Erding · Vielen Menschen sind sie aus anderen Städten längst bekannt: mit Inschriften versehene Messingplatten im Format kleiner Pflastersteine, verlegt z. B. in Gehsteigen vor Wohn- oder Geschäftshäusern, vor öffentlichen Gebäuden wie Schulen oder Synagogen, aber z. T. auch auf privatem Grund.

In den frühen 1990er Jahren schuf der Künstler Gunter Demnig diese sog. Stolpersteine als Erinnerungs- und Mahnzeichen. Jeder Stein trägt den Namen eines einzelnen, durch den Nationalsozialismus verfolgten oder ermordeten Menschen, dazu kurze Angaben zu Biografie und persönlichem Schicksal. Sinnbildlich stehen die zahlreichen verlegten Stolpersteine aber auch für die vielen Millionen Opfer des NS-Regimes: Juden; Sinti und Roma; politische Gegner; Menschen, die aufgrund ihrer sexuellen Orientierung, ihrer Religionszugehörigkeit oder ihrer Hautfarbe verfolgt wurden;

Menschen mit körperlicher und/oder geistiger Behinderung; Zwangsarbeiter; Deserteure; Widerstandskämpfer; als „asozial“ Verfolgte oder Berufsverbrecher. Laut Auskunft der Stiftung Stolpersteine konnte Gunter Demnig etwa 90.000 Stolpersteine in fast allen europäischen und auch einigen außereuropäischen Ländern verlegen. Somit hat sich das Kunstprojekt zum weltweit größten, dezentralen Mahnmal für die Opfer des Nationalsozialismus entwickelt.

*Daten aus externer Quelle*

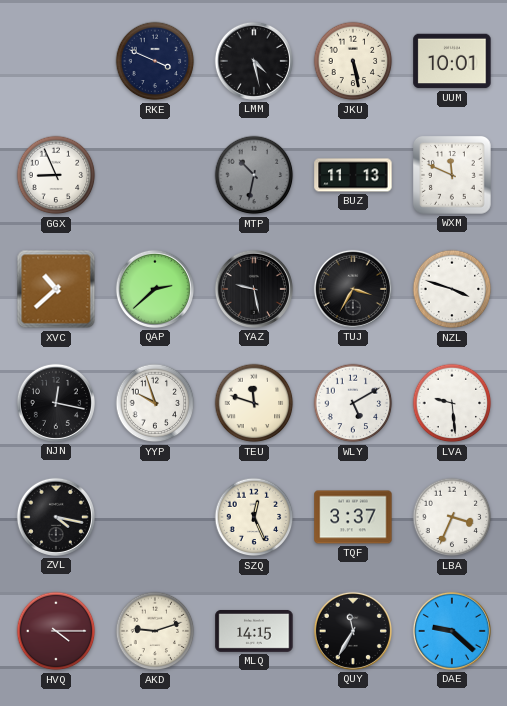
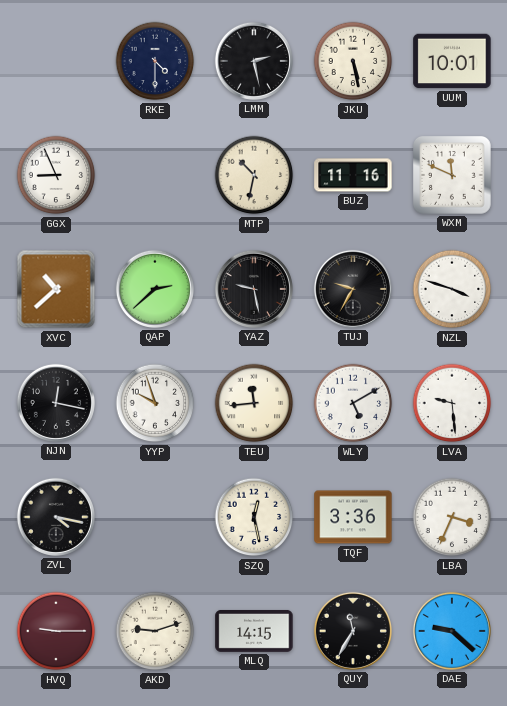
RKE: 3:49 -> 4:30
LMM: 4:28 -> 2:28
MTP dial: grey -> cream
BUZ: 11:13 -> 11:16
TUJ: 3:35 -> 9:35
TEU: 11:48 -> 11:44
SZQ: 12:26 -> 12:28
TQF: 3:37 -> 3:36
HVQ: 4:15 -> 9:15
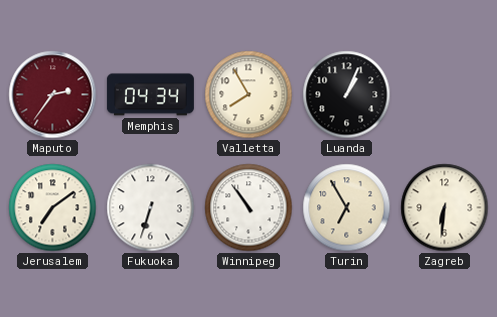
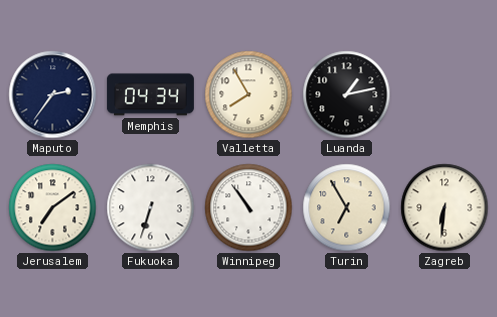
Maputo dial: burgundy -> navy
Luanda: 1:04 -> 1:13
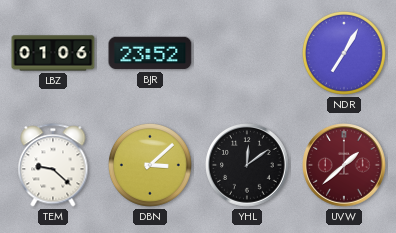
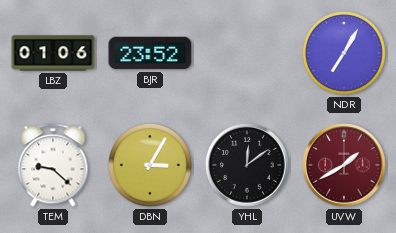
DBN: 3:08 -> 3:05
UVW: 1:38 -> 1:40
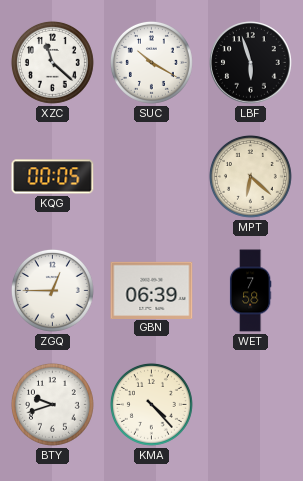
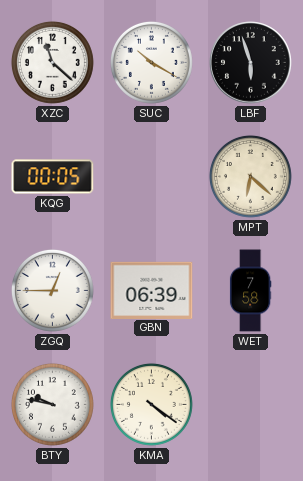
BTY: 9:42 -> 9:47
KMA: 4:23 -> 4:21
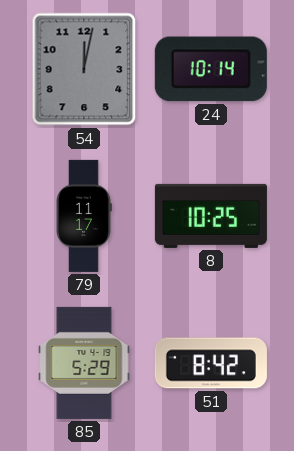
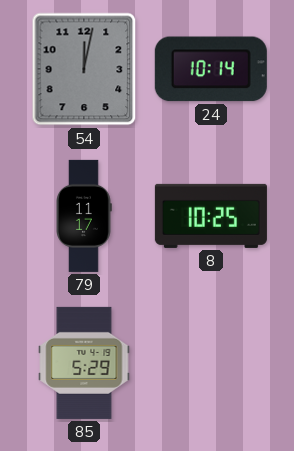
51: 8:42 -> none
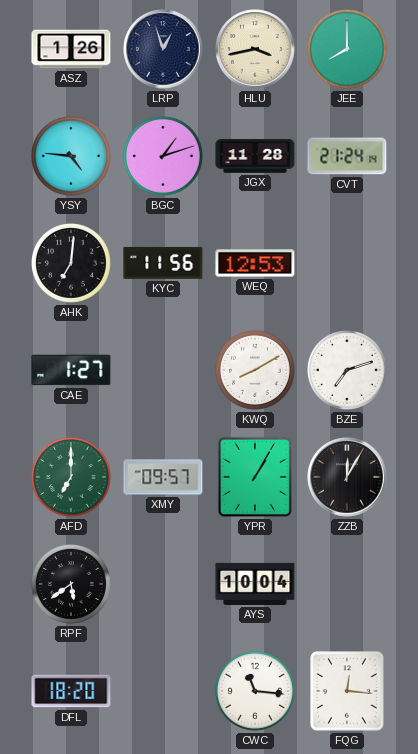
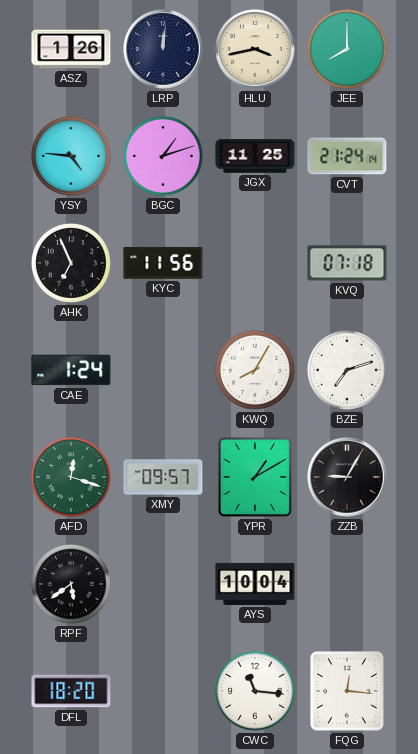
LRP: 12:57 -> 12:01
JGX: 11:28 -> 11:25
AHK: 7:01 -> 6:56
WEQ: 12:53 -> none
KVQ: none -> 07:18
CAE: 1:27 -> 1:24
KWQ: 8:10 -> 8:05
AFD: 7:00 -> 12:18
YPR: 1:05 -> 1:10
ZZB: 12:05 -> 9:05
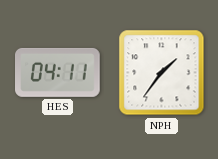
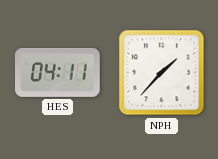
NPH: 1:36 -> 1:37
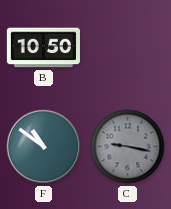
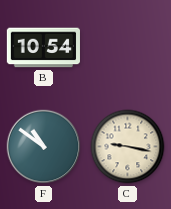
B: 10:50 -> 10:54
C dial: grey -> cream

Vor Ort werden die Biografien und Schicksale oftmals von geschichtsinteressierten Bürgerinnen und Bürgern ehrenamtlich recherchiert. So haben die Mitglieder des Arbeitskreises „Erding erinnert“ zu zwei jüdischen Geschwistern geforscht, für die am 8. März 2022 die ersten beiden Stolpersteine in Erding verlegt werden:

Sophie Buchmann (geborene Einstein) und Leopold Einstein wurden 1879 bzw. 1880 in Erding geboren. Ihre Eltern waren aus Fellheim, Landkreis Unterallgäu, zugezogen. Zur Zeit der Geburt der beiden Kinder wohnten sie in der Langen Zeile – in einem Haus, das später abgerissen und 1891 durch den Neubau der heutigen Stadtapotheke ersetzt wurde. Die Familie Einstein verzog noch vor dem Ersten Weltkrieg nach Nürnberg, wo Sophie 1913 heiratete und ihre Mutter 1914 verstarb.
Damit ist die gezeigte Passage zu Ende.